General Motors is shutting down the Lordstown plant for an extra week in August to maintain the balance between supply and demand.
The shutdown is coming just two months after the Lordstown-built Cruze set an all-time sales record. GM sold 32,871 units in June, and it has sold 264,843 Cruzes through the first half of the year.
There will be an extra week of shutdown starting Aug. 26, said Glenn Johnson, president of United Auto Workers Local 1112 in Lordstown.
“We were told it was just to align volume with customers,” he said.
GM seems to have a good line on what the customer base is for the Cruze and where sales figures will be, Johnson said.
The union trusts the company to make the right decision in terms of how much supply of the Cruze is needed, he said.
Tom Mock, GM communications manager for the Lordstown and Parma plants, reiterated the point that the closure was simply to “align the product with market demands.”
The plant already took its typical summer shutdown at the beginning of July, Johnson said.
The decision to reduce supply shows long-term thinking by GM, said Eric Lyman, vice president and senior analyst for automotive information website TrueCar.com.
“Incentive spending on the Cruze had increased this year from around $1,200 [per vehicle] to around $2,200,” he said.
Many automakers are taking the step to reduce production as opposed to increasing incentives to sell more vehicles, Lyman said. Increased incentive spending hurts resale value. GM took similar action with Malibu production.
“As a business decision, reducing production to uphold value is one of the best things they could do,” he said.
The most-successful automotive brands do a good job of balancing the “organic consumer demand” with supply while keeping incentives low, Lyman said.

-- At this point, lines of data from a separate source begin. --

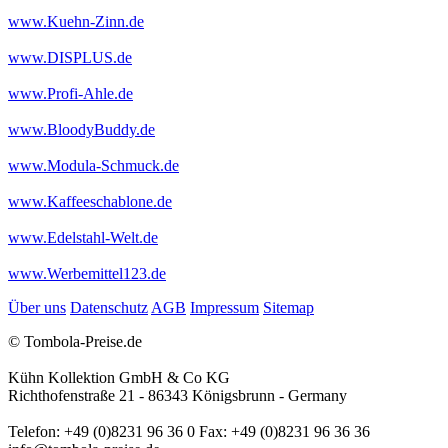
www.Kuehn-Zinn.de
www.DISPLUS.de
www.Profi-Ahle.de
www.BloodyBuddy.de
www.Modula-Schmuck.de
www.Kaffeeschablone.de
www.Edelstahl-Welt.de
www.Werbemittel123.de
Über uns
Datenschutz
AGB
Impressum
Sitemap
© Tombola-Preise.de
Kühn Kollektion GmbH & Co KG
Richthofenstraße 21 - 86343 Königsbrunn - Germany
Telefon: +49 (0)8231 96 36 0 Fax: +49 (0)8231 96 36 36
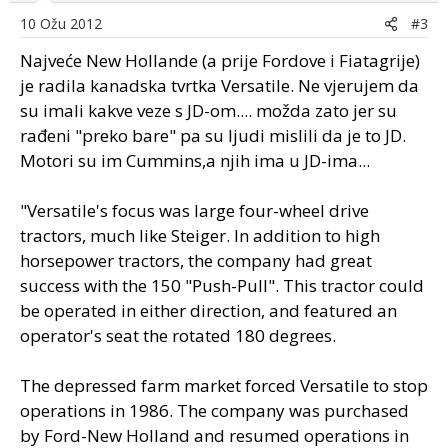
10 Ožu 2012
#3
Najveće New Hollande (a prije Fordove i Fiatagrije)
je radila kanadska tvrtka Versatile. Ne vjerujem da
su imali kakve veze s JD-om.... možda zato jer su
rađeni "preko bare" pa su ljudi mislili da je to JD.
Motori su im Cummins,a njih ima u JD-ima...
"Versatile's focus was large four-wheel drive
tractors, much like Steiger. In addition to high
horsepower tractors, the company had great
success with the 150 "Push-Pull". This tractor could
be operated in either direction, and featured an
operator's seat the rotated 180 degrees.
The depressed farm market forced Versatile to stop
operations in 1986. The company was purchased
by Ford-New Holland and resumed operations in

GM took a similar action shutting down for a week to curb supply in December 2012. The company stated that shutdown was to keep supply at an appropriate level during a slow time of the year for compact-car sales.
Lyman said the delay of the next-generation Cruze by a year also may be a long-term decision from GM.
In the short term, the company will lose the typical sales boost that comes from a new vehicle, but it will help GM overall if it improves the quality of the next Cruze.
“We don’t know why [the delay has occurred], but if it has something to do with improving quality, it’s a solid long-term decision for the future of the vehicle,” he added.